Le 24 septembre 2025, la crise de gouvernance du SCAF atteint un point de non-retour. Depuis 2017, le projet d’avion de combat franco-allemand-espagnol peine à arbitrer « qui décide quoi » sur le cœur du système, et la France prévient désormais qu’elle pilotera « seule » le chasseur du SCAF si la gouvernance n’évolue pas, un message adressé à Berlin et Madrid pour remettre le développement sur des rails.
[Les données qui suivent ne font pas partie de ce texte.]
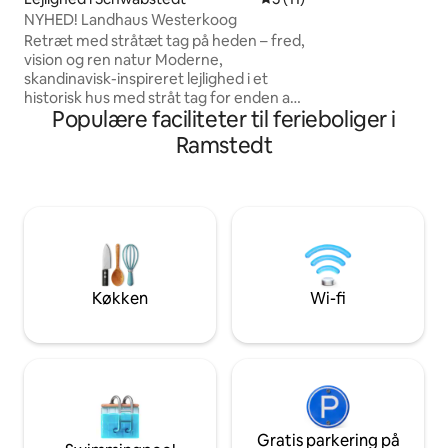
NYHED! Landhaus Westerkoog
Retræt med stråtæt tag på heden – fred,
vision og ren natur Moderne,
skandinavisk-inspireret lejlighed i et
historisk hus med stråt tag for enden af
Populære faciliteter til ferieboliger i
en gade på en afsidesliggende
beliggenhed - lige ved heden og
Ramstedt
fuglereservatet. Absolut ro, bred udsigt
over enge, højkvalitetskøkken, stor have
med æble- og pæretræer. Perfekt til
naturelskere, par, solorejsende eller
familier på op til fire personer. Husum (14
min), Friedrichstadt (12 min), St. Peter-
Ording (ca. 30 min).
Køkken
Wi-fi
Gratis parkering på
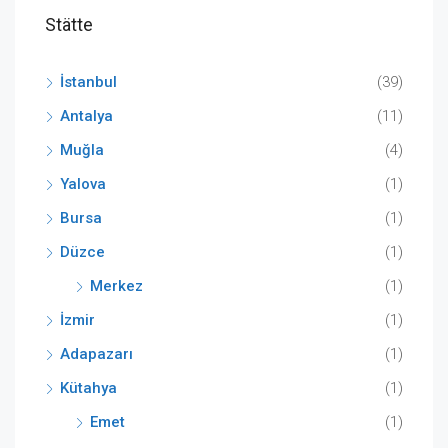
Stätte
İstanbul
(39)
Antalya
(11)
Muğla
(4)
Yalova
(1)
Bursa
(1)
Düzce
(1)
Merkez
(1)
İzmir
(1)
Adapazarı
(1)
Kütahya
(1)
Emet
(1)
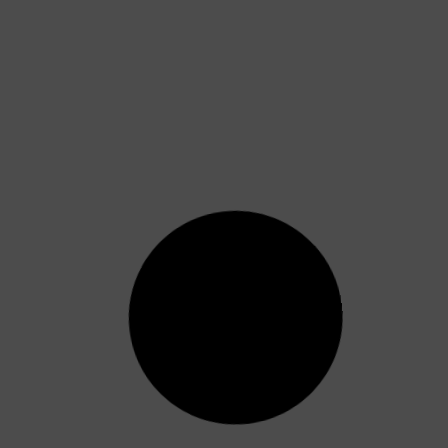
20 preguntas frecuentes a la hora de
someterse a un injerto capilar
Cuando una persona sufre un problema grave
de alopecia, una de la soluciones que más
garantías de éxito ofrece es
Leer más »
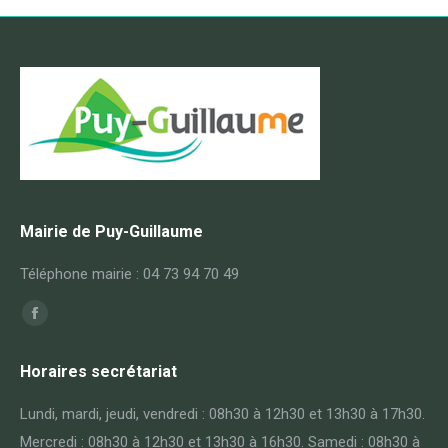
Mairie de Puy-Guillaume
Téléphone mairie : 04 73 94 70 49
Trouvez nous sur :
Horaires secrétariat
Lundi, mardi, jeudi, vendredi : 08h30 à 12h30 et 13h30 à 17h30.
Mercredi : 08h30 à 12h30 et 13h30 à 16h30. Samedi : 08h30 à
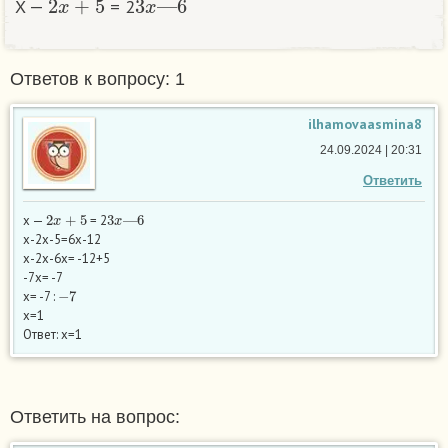
X —
= 2
Ответов к вопросу: 1
ilhamovaasmina8
24.09.2024 | 20:31
Ответить
2
x
+
5
3
x
—
6
х —
= 2
х-2х-5=6х-12
х-2х-6х= -12+5
-7х= -7
−
7
х= -7 :
х=1
Ответ: х=1
Ответить на вопрос:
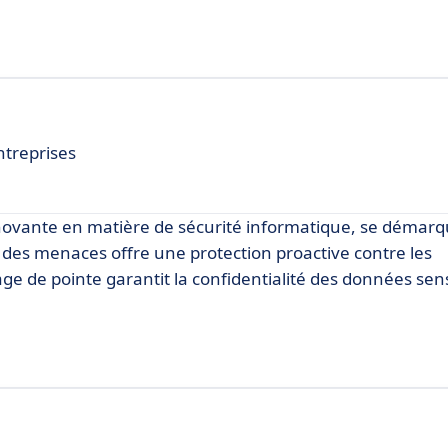
ntreprises
novante en matière de sécurité informatique, se démar
e des menaces offre une protection proactive contre les
ge de pointe garantit la confidentialité des données sens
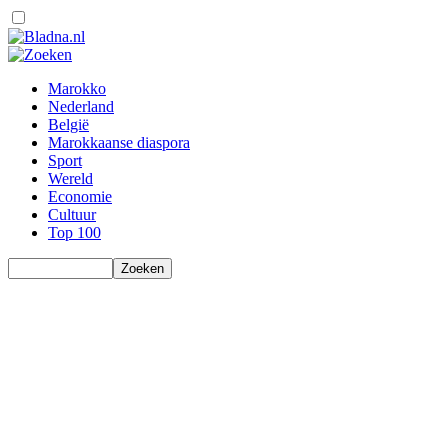
Marokko
Nederland
België
Marokkaanse diaspora
Sport
Wereld
Economie
Cultuur
Top 100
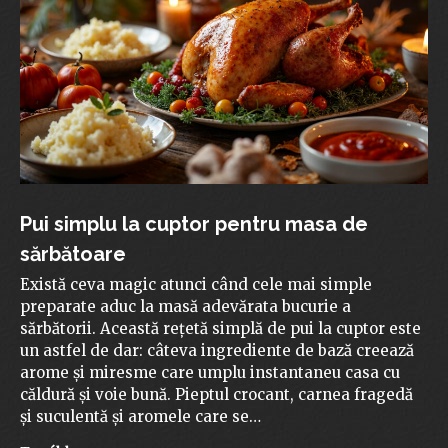
Pui simplu la cuptor pentru masa de
sărbătoare
Există ceva magic atunci când cele mai simple
preparate aduc la masă adevărata bucurie a
sărbătorii. Această rețetă simplă de pui la cuptor este
un astfel de dar: câteva ingrediente de bază creează
arome și miresme care umplu instantaneu casa cu
căldură și voie bună. Pieptul crocant, carnea fragedă
și suculentă și aromele care se…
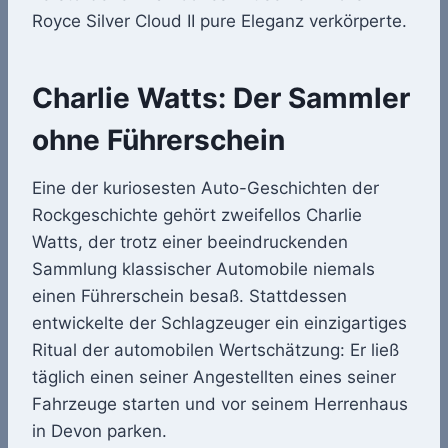
Royce Silver Cloud II pure Eleganz verkörperte.
Charlie Watts: Der Sammler
ohne Führerschein
Eine der kuriosesten Auto-Geschichten der
Rockgeschichte gehört zweifellos Charlie
Watts, der trotz einer beeindruckenden
Sammlung klassischer Automobile niemals
einen Führerschein besaß. Stattdessen
entwickelte der Schlagzeuger ein einzigartiges
Ritual der automobilen Wertschätzung: Er ließ
täglich einen seiner Angestellten eines seiner
Fahrzeuge starten und vor seinem Herrenhaus
in Devon parken.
SCAF : la gouvernance qui déraille sur le cœur avion de combat
Le SCAF est structuré par piliers, toutefois le NGF — l’avion habité — concentre les frictions, car Dassault réclame un rôle de maître d’œuvre resserré alors qu’Airbus défend un partage collégial avec l’Allemagne et l’Espagne. Ainsi, les décisions se diluent, le projet ralentit, et les arbitrages techniques cruciaux se heurtent à une mécanique à trois verrous, alors même que la pression opérationnelle sur la Défense s’accroît. « Si on ne parvient effectivement pas à trouver d’accord sur une réorganisation du programme, la France saura faire un avion de chasse seule, ce qui ne veut pas dire en franco-français », a déclaré un responsable français, selon l’AFP.
En miroir, Dassault assume publiquement la capacité industrielle nationale sur le SCAF : « Nous savons tout faire de A à Z ; nous l’avons prouvé depuis plus de 70 ans », a affirmé Éric Trappier cité par Reuters. Le patron du fleuron français de la Défense précise aussi la règle de pilotage qu’il souhaite pour le SCAF : « Je veux que ce soit le “meilleur athlète” qui décide ».
La ligne politique française s’est durcie parce que le SCAF pèse lourd et exige des choix rapides. D’une part, l’ordre de grandeur global du projet frôle 100 milliards d’euros et l’horizon d’entrée en service vise 2040 ; d’autre part, les partenaires reconnaissent qu’il faut décider de la « phase 2 » et de son démonstrateur d’avion pour maintenir la crédibilité du développement.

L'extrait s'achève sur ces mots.